Gisna hanya mengangguk kemudian memberikan catatan pesanan pada peracik kopi. Kedai ini cukup unik karena pembuatannya di tempat sama juga dengan pelanggan. Di ruangan terbuka, pelanggan bisa melihat sang peracik minuman yang mereka minum.

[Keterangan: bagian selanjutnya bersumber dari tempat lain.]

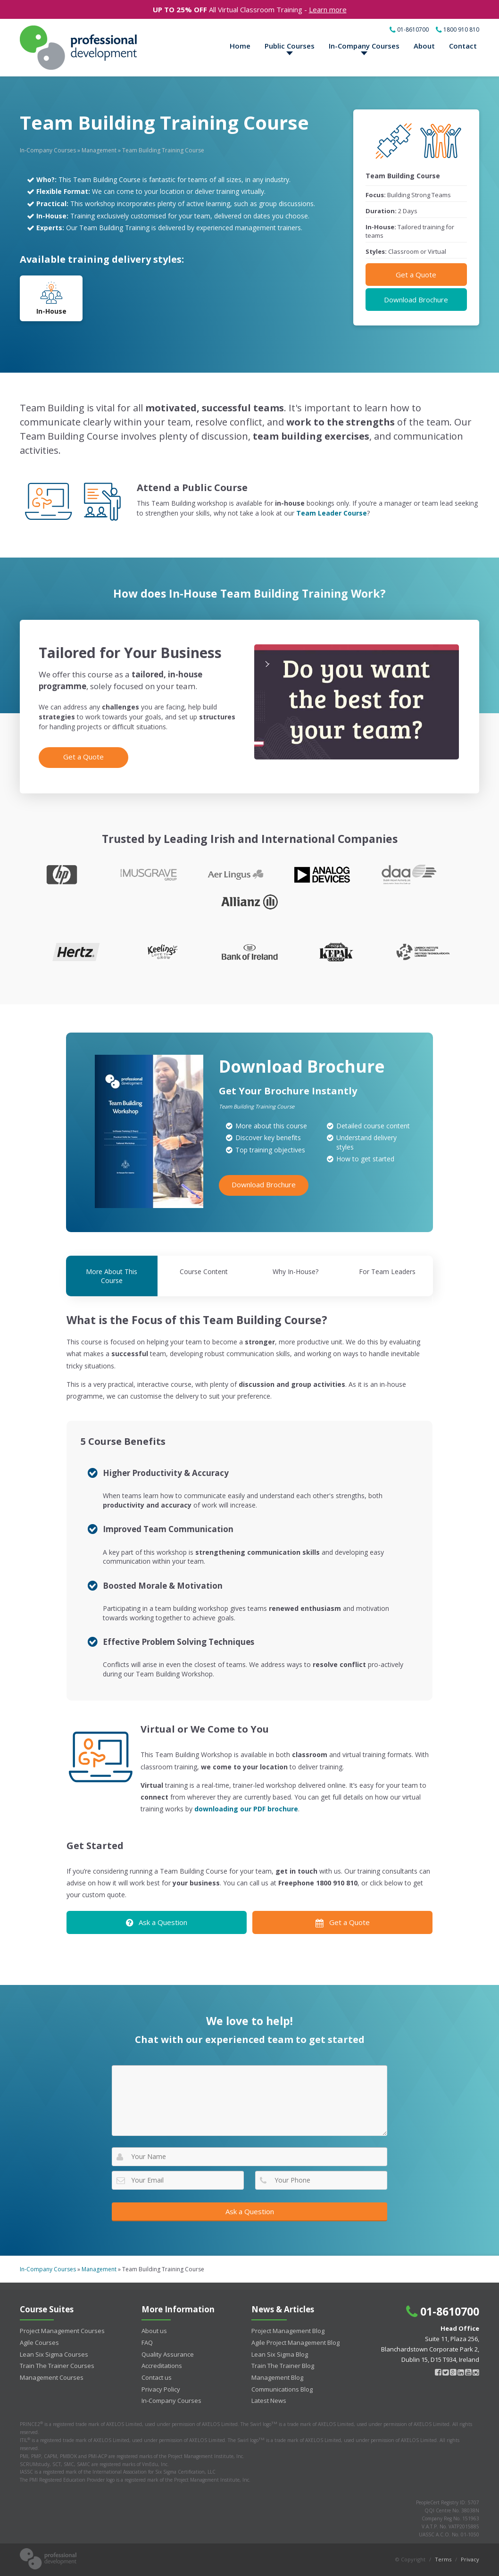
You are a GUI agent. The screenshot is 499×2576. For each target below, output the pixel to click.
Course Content (204, 1271)
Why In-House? (295, 1271)
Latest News (268, 2400)
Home (240, 45)
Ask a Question (156, 1922)
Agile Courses (39, 2342)
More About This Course (111, 1276)
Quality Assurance (167, 2354)
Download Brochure (416, 299)
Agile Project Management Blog (295, 2342)
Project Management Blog (287, 2330)
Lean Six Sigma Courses (54, 2354)
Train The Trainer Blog (282, 2365)
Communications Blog (282, 2389)
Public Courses (290, 45)
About (424, 45)
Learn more (328, 9)
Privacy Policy (160, 2389)
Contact (463, 45)
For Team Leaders (387, 1271)
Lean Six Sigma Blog (279, 2354)
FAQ (147, 2342)
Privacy (470, 2559)
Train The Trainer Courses (57, 2365)
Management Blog (277, 2377)
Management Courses (51, 2377)
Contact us (156, 2377)
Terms (443, 2559)
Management (99, 150)
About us (154, 2330)
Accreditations (161, 2365)
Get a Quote (416, 274)
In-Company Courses (364, 45)
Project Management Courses (62, 2330)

Bryan duduk di pinggir kaca yang bisa melihat keramaian kota disana, Bryan biasa datang ke cafe atau kedai sendirian tanpa di temani sahabat-sahabatnya. Ditengah keramaian pelanggan, dia bisa merasakan aman untuk sementara. Walaupun ia yakin dari sekian banyak pelanggan kedai ini pasti ada salah satu dari mereka yang merupakan mata-mata dari Dendy.
Dua jam kemudian….
Sudah dua jam, Bryan hanya menghisap putung rokok entah yang keberapa. Hatinya masih belum ingin beranjak dari tempatnya sekarang. Bahkan sampai kedai ini mau tutup, Bryan tak menyadari atau bahkan cowok itu tidak mengetahuinya. Dia sibuk menenangkan diri, sampai ponselnya berdering berkali-kali ia tak peduli.
Drrrtttt…ddrrrtttt….
Ajeng is calling
Lagi-lagi Bryan membiarkan ponselnya bergetar, menatapnya dingin begitu tahu siapa yang menghubunginya. Kebencian timbul begitu nama itu yang muncul di layar ponselnya. Akhirnya, ia putuskan untuk mengangkatnya.

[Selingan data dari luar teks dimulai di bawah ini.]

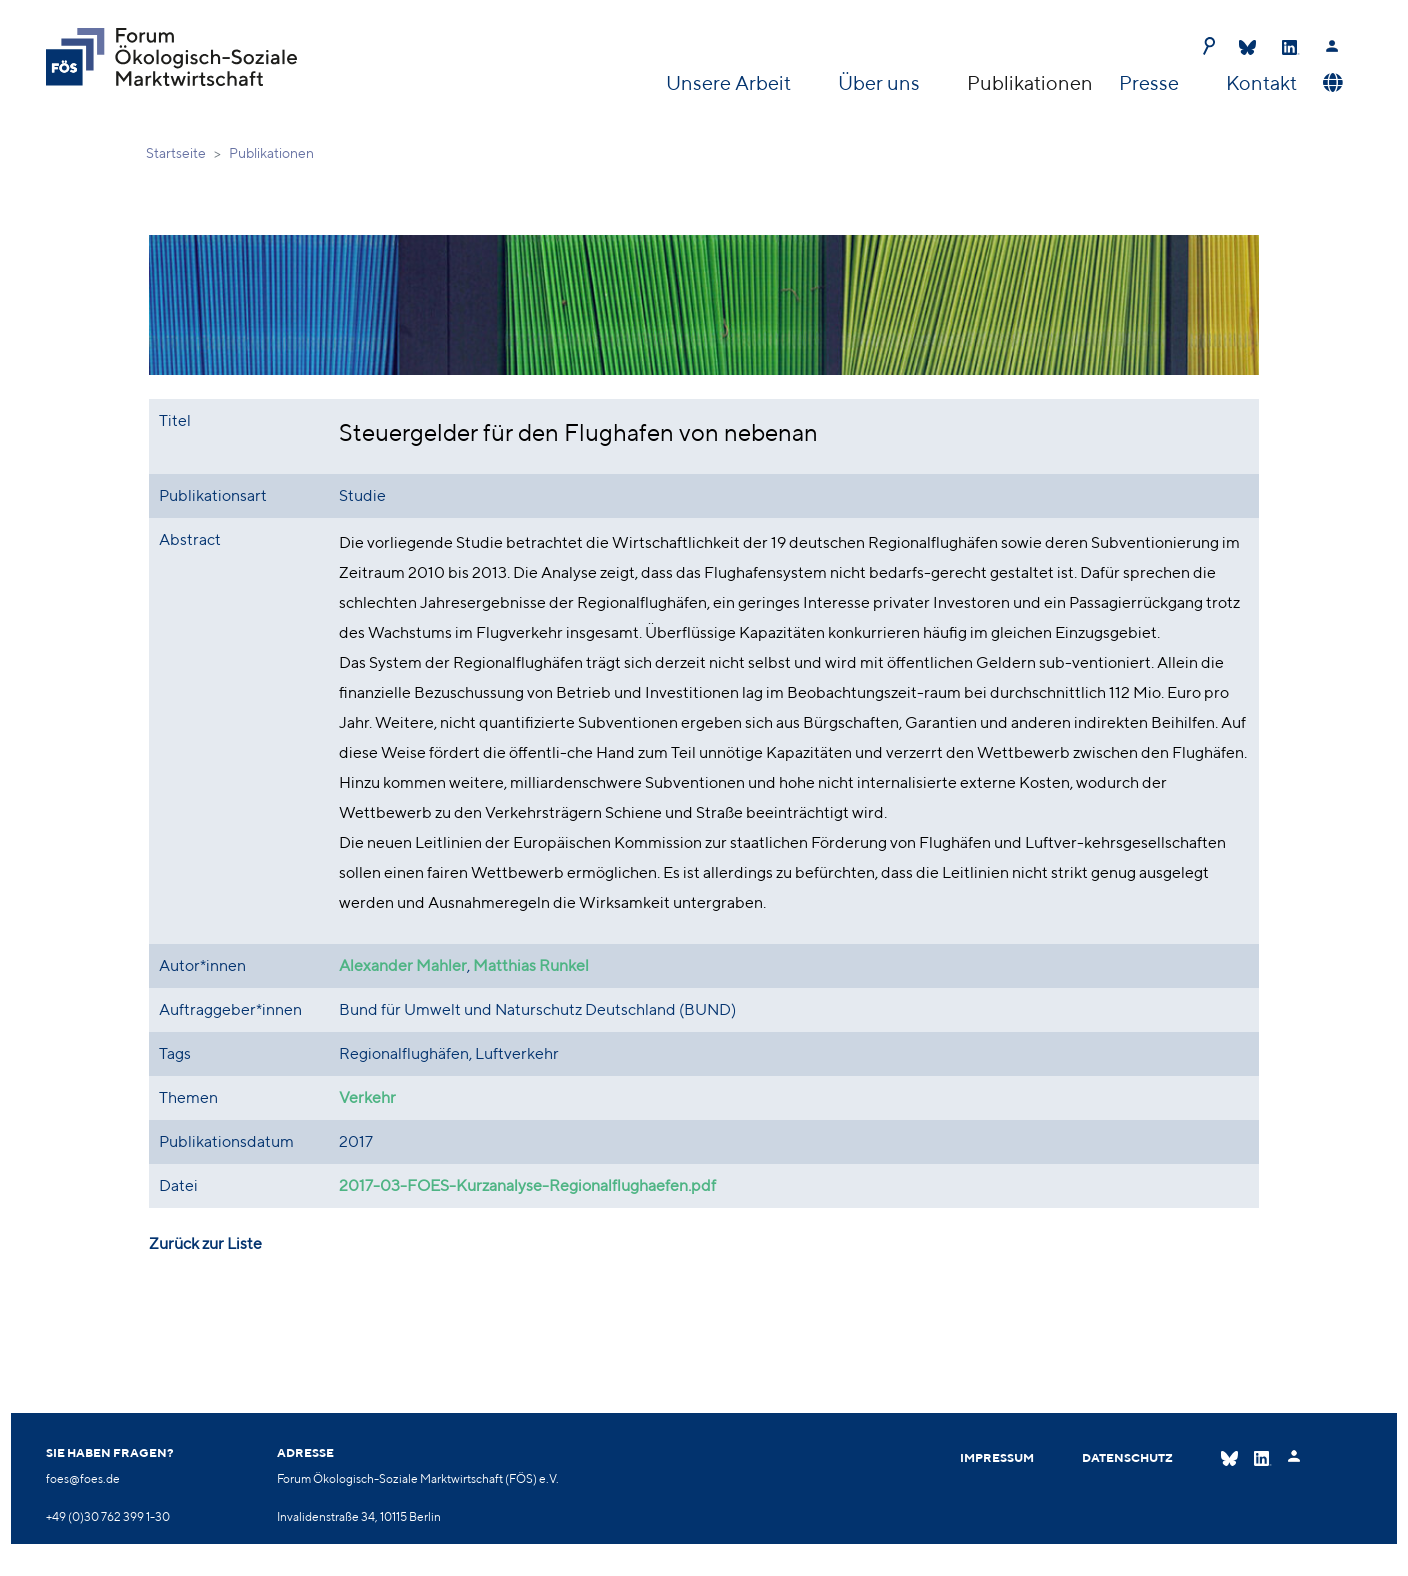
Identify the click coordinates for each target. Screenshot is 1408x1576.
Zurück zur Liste (205, 1243)
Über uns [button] (881, 82)
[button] (1330, 83)
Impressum (997, 1457)
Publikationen (1030, 82)
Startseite (176, 153)
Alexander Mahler (403, 965)
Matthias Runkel (531, 965)
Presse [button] (1151, 82)
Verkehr (367, 1097)
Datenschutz (1127, 1457)
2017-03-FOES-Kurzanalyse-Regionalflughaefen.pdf (527, 1185)
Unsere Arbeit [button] (730, 82)
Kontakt (1261, 82)
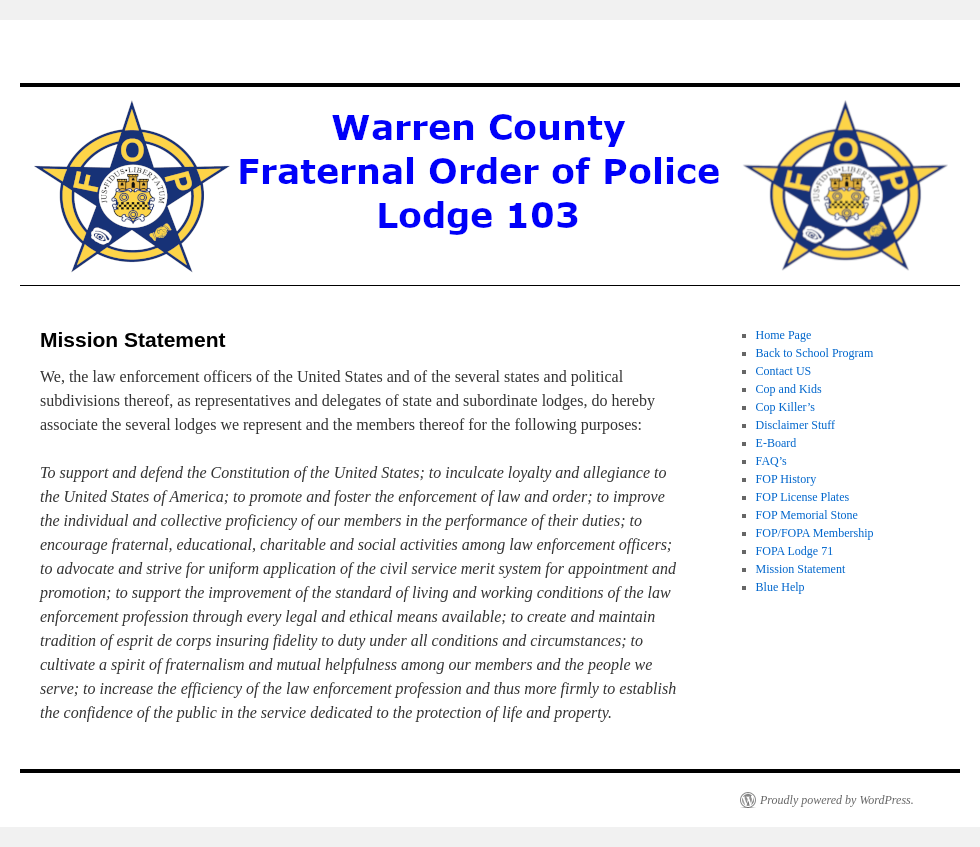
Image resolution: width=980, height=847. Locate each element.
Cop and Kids (789, 389)
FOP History (786, 479)
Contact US (784, 371)
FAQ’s (771, 461)
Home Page (784, 335)
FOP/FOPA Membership (815, 533)
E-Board (776, 443)
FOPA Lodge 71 (795, 551)
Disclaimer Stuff (795, 425)
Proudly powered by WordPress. (837, 800)
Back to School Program (815, 353)
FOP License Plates (803, 497)
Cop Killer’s (785, 407)
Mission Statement (801, 569)
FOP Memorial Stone (807, 515)
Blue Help (780, 587)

“Halo.” Ucap Bryan dengan suara yang cukup berat.
“Lagi dimana Bry?”
“Gue lagi diluar, gue sibuk!” jawab Bryan kemudian memutuskan panggilan tak menunggu respon dari orang seberang sana.

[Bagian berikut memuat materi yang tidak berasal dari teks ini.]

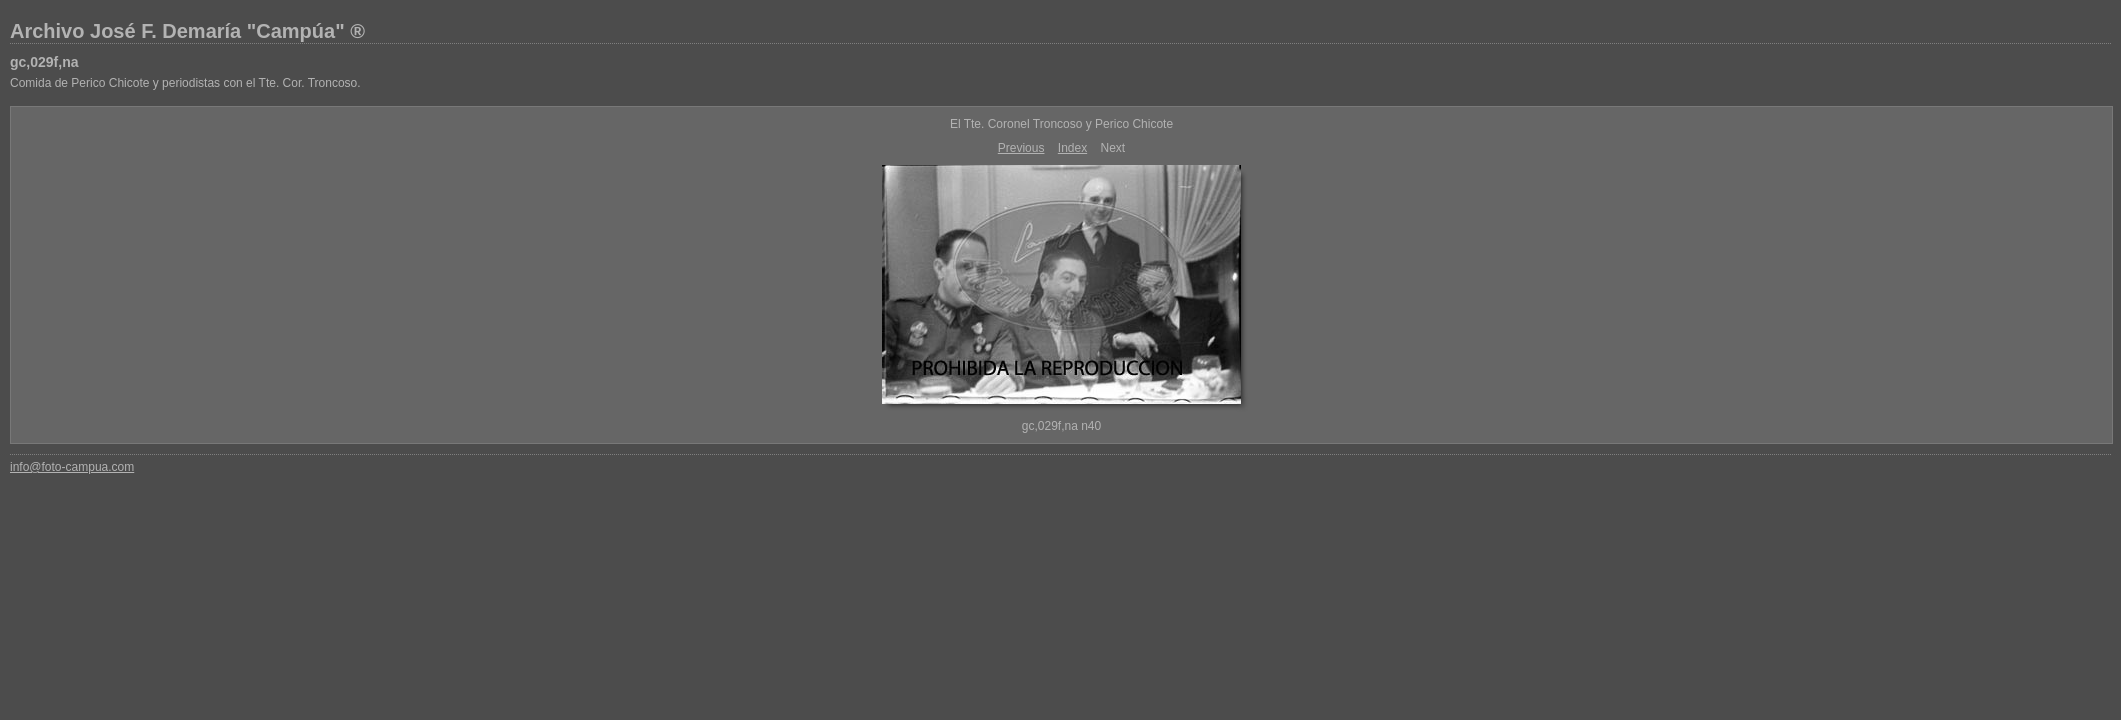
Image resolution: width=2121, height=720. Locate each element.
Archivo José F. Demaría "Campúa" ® (187, 31)
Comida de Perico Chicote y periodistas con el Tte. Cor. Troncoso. (185, 83)
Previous (1021, 148)
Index (1072, 148)
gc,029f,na (44, 62)
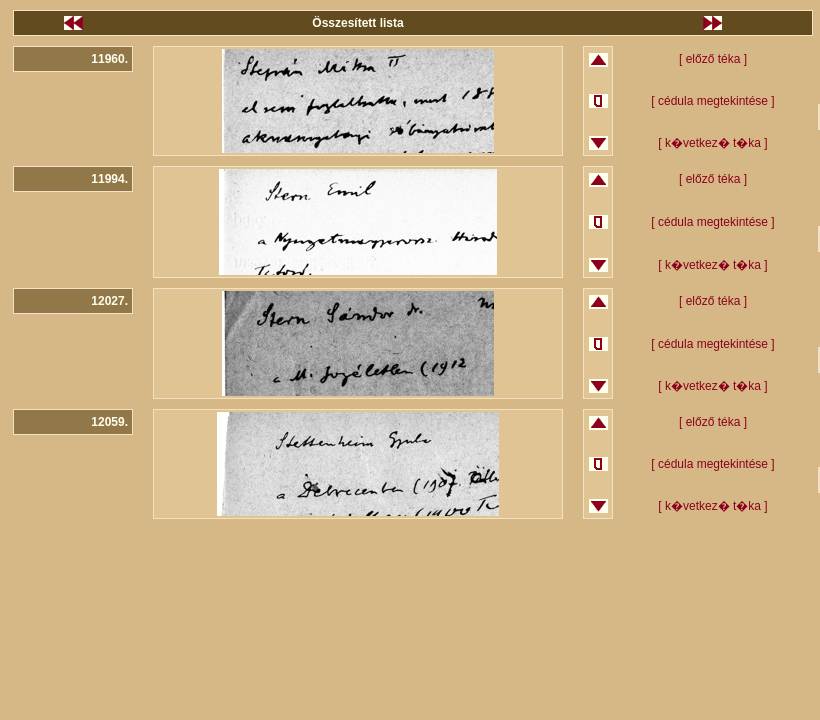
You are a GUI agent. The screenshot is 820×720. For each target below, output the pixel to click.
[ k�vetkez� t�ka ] (712, 143)
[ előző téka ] (713, 59)
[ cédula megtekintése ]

Sudah bertahun-tahun ini berlalu, rasa benci dan tidak terima masih menghampiri fikiran dan perasaannya. Dia membenci dirinya sendiri yang tak bisa mengendalikan rasa di hatinya sendiri hingga fikirannya tertutup untuk mencari jalan keluar.
Seorang cewek yang menjadi kasir menghampiri dirinya yang sedang melamun di pinggiran dinding kaca. Bryan mengeryitkan keningnya, apa di kedai ini harus membayar terlebih dahulu? Gisna duduk di samping Bryan tersenyum polos pada wajah dingin Bryan.
“Kakak nggak mau pulang ?” Tanya Gisna sambil memakai jaket miliknya.
“Elo udah mau pulang?” Tanya balik Bryan menyadari Gisna yang sudah tidak memakai seragam kedai itu lagi. Begitu Gisna hanya mengangguk, Bryan segera meraih kunci motornya. Secara tidak langsung Gisna mengajaknya pulang bersama dan Bryan tidak pernah bisa menolak ajakan Gisna. What wrong?